By looking at which brands have appeared in the graphic in earlier years, we can roughly chart the prominence of certain tech segments, as well as observe brands with the most staying power.

data never sleeps wheel over time

As you can see above, platforms like Tumblr, Flickr, and Foursquare showed some promise, but eventually got omitted from the graphic as they dropped off in relevance.

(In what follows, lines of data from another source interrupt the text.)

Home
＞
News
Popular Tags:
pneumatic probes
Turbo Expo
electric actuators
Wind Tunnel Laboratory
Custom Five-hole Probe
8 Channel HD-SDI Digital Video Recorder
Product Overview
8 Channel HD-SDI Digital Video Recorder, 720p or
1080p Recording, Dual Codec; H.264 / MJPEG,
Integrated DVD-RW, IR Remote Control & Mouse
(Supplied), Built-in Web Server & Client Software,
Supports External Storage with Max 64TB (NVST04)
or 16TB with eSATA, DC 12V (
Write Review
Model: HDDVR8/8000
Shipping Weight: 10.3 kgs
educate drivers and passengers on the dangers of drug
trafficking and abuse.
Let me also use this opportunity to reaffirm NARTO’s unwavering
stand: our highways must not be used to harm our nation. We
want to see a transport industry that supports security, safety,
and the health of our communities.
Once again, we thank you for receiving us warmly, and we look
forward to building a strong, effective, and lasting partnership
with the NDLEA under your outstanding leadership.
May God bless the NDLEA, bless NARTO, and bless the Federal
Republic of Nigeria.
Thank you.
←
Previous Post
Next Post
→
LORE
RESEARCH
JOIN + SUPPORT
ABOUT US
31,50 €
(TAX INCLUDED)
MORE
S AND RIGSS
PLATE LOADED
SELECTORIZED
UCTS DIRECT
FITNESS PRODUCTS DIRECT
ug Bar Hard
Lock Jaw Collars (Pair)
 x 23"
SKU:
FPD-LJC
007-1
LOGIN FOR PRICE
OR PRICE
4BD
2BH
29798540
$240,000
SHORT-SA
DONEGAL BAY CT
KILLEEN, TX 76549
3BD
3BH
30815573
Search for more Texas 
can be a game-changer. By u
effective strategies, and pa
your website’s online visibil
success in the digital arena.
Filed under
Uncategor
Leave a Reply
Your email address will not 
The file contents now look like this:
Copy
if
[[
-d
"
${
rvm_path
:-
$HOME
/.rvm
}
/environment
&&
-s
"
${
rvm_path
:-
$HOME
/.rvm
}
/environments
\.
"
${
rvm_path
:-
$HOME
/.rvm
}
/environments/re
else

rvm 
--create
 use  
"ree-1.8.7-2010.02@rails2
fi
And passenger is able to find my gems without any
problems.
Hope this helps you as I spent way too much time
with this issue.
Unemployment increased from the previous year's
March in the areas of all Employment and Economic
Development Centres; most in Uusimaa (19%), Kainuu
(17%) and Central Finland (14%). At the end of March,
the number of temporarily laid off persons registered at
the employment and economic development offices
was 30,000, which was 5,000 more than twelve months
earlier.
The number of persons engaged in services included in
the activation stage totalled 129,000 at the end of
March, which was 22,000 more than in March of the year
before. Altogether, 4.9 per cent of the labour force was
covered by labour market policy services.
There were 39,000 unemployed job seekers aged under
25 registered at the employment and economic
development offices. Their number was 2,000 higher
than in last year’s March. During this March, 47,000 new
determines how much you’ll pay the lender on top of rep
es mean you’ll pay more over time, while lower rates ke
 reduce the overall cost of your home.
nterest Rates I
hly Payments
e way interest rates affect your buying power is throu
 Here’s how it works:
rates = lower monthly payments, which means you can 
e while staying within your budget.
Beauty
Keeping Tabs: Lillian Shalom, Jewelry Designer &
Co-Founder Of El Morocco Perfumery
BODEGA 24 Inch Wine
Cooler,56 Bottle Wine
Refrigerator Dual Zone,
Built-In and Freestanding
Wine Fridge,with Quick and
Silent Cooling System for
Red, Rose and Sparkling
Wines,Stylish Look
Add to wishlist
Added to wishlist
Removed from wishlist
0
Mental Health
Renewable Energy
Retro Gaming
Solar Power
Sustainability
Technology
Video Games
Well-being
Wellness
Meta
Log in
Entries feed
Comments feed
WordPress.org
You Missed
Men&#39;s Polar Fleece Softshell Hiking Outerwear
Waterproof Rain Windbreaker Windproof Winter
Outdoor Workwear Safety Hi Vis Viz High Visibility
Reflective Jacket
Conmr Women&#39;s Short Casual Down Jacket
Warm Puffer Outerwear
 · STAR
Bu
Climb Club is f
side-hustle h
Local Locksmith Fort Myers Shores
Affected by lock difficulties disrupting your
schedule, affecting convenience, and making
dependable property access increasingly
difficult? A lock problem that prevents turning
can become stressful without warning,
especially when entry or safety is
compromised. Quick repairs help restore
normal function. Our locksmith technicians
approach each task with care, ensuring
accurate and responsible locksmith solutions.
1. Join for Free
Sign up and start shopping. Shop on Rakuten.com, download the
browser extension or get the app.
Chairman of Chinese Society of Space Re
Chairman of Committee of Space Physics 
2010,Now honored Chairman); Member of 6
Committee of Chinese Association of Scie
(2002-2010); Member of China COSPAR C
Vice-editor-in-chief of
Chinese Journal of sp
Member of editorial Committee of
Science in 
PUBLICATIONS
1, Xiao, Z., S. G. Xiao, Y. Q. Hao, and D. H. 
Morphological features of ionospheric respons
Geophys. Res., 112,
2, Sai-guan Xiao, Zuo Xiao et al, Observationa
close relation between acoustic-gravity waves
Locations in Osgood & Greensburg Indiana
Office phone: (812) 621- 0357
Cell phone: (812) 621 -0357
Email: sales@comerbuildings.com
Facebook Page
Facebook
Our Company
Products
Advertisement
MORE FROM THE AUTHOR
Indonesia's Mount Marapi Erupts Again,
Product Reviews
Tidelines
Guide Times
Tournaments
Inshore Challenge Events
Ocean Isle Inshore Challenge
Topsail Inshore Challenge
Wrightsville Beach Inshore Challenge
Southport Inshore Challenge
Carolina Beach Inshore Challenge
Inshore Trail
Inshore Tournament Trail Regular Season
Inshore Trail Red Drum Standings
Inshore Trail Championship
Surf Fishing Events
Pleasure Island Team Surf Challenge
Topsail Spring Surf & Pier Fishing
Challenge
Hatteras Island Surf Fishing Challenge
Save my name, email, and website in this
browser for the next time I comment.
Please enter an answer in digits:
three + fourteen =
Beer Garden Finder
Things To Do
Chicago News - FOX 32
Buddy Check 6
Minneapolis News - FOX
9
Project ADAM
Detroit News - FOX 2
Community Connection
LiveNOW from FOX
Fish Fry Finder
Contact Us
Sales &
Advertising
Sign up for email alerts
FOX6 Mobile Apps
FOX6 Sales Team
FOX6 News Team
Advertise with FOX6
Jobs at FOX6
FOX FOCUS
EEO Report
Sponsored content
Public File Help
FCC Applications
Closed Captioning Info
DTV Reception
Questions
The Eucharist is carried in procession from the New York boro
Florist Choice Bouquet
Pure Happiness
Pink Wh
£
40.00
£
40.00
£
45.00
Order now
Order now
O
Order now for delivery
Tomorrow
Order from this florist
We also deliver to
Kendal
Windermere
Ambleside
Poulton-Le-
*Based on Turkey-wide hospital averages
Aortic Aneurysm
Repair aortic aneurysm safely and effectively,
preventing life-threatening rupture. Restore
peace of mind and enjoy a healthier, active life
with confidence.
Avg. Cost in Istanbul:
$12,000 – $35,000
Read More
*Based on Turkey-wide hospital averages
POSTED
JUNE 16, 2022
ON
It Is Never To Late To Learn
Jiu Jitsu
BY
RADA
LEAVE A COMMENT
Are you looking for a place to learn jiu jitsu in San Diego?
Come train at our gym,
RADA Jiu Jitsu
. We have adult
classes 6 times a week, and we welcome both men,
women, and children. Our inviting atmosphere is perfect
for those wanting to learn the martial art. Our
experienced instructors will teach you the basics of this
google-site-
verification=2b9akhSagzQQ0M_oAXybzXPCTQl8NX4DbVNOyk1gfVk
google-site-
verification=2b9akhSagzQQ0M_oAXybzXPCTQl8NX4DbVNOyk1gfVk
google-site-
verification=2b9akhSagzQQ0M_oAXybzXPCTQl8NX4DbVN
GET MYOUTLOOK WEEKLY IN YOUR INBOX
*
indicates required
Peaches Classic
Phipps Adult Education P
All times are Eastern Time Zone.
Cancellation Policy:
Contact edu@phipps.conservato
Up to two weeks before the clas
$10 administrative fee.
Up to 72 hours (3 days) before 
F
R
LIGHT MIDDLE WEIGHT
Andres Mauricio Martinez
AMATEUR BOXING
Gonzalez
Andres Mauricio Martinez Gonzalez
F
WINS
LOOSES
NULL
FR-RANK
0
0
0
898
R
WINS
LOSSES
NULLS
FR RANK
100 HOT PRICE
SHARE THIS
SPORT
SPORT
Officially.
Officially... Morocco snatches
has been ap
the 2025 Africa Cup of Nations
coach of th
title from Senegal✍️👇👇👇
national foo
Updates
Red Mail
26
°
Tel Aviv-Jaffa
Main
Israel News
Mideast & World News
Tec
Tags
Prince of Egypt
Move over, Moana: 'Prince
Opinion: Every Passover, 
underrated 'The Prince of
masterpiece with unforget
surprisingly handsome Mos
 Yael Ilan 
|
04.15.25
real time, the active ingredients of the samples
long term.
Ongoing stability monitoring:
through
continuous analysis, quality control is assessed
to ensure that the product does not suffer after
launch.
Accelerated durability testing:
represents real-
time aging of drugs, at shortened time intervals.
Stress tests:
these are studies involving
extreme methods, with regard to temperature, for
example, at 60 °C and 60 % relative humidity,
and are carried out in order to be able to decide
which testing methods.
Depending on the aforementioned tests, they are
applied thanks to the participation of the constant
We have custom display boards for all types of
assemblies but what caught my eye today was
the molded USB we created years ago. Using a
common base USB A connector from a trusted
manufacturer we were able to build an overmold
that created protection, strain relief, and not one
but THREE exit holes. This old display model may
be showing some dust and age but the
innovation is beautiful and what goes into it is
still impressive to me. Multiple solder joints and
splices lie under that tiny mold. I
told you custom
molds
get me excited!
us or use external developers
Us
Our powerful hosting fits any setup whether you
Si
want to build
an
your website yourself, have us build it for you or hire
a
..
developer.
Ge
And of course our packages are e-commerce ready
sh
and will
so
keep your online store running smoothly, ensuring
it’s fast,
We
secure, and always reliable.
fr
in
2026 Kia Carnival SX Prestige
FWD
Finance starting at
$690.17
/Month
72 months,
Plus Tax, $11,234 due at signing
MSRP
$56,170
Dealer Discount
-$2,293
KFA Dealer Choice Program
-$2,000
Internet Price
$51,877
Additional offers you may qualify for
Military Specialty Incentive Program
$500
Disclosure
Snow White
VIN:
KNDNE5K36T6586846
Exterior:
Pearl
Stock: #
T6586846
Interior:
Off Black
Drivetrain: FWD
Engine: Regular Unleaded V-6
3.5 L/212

Meanwhile, tech companies like Facebook, Amazon, and Google have had impressive staying power, evolving to become some of the biggest companies in the world. In the process, they’ve caught up to longer-standing titans like Apple and Microsoft at the top of the food chain.

The New “New Thing”

Not surprisingly, much of the internet landscape looks different in 2020. Here are a few of the digital hot spots today.

Cash Transfers
Nearly $240,000 worth of transactions occur on Venmo per minute. This has served as a catalyst for parent company PayPal, which evolved along successfully with fintech trends. PayPal’s stock now trades at near all-time highs.

E-Commerce
Even before COVID-19 resulted in shuttered storefronts and surging online orders, e-commerce was a booming industry. It’s now estimated that $1 million is now spent per minute online. Amazon ships an astounding 6,659 packages every minute to keep up with this demand.

Collaboration Tools
In a predominantly remote-working environment, tools like Zoom and Microsoft Teams host 208,333 and 52,083 users each minute respectively. Particularly in the pandemic era, it seems that this trend is here to stay.

Accelerated Turnover

The accelerated world we are in today means that many companies do not sustain a competitive advantage for as long. Social media companies have dwindled as observed above, and this is similarly reflected in the average lifespan of an S&P 500 company.

A typical company’s tenure on the S&P 500 is expected to shrink rapidly in the next few years:

  • 1964: 33 years
  • 2016: 24 years
  • 2027E: 12 years

Companies are shaving anywhere between 15-20 years off those highs, with estimates of further declines. This metric symbolizes the rapid evolution of the business landscape.

What Lies Ahead

It’s seemingly easy to forget mankind is still very early in the developments when it comes to the internet. But in this short period, its rise to prominence and the broad digitization of the world has left us with a very eventful timeline.

If the last decade serves as a reference point, one can expect further and intensifying competition among tech companies. After all, the reward—winning in today’s digital economy—reaps much greater value.

All signs point to internet activity advancing to further heights, if not because of 5G and its associated breakthroughs, then perhaps due to the steady rise in people gaining internet access.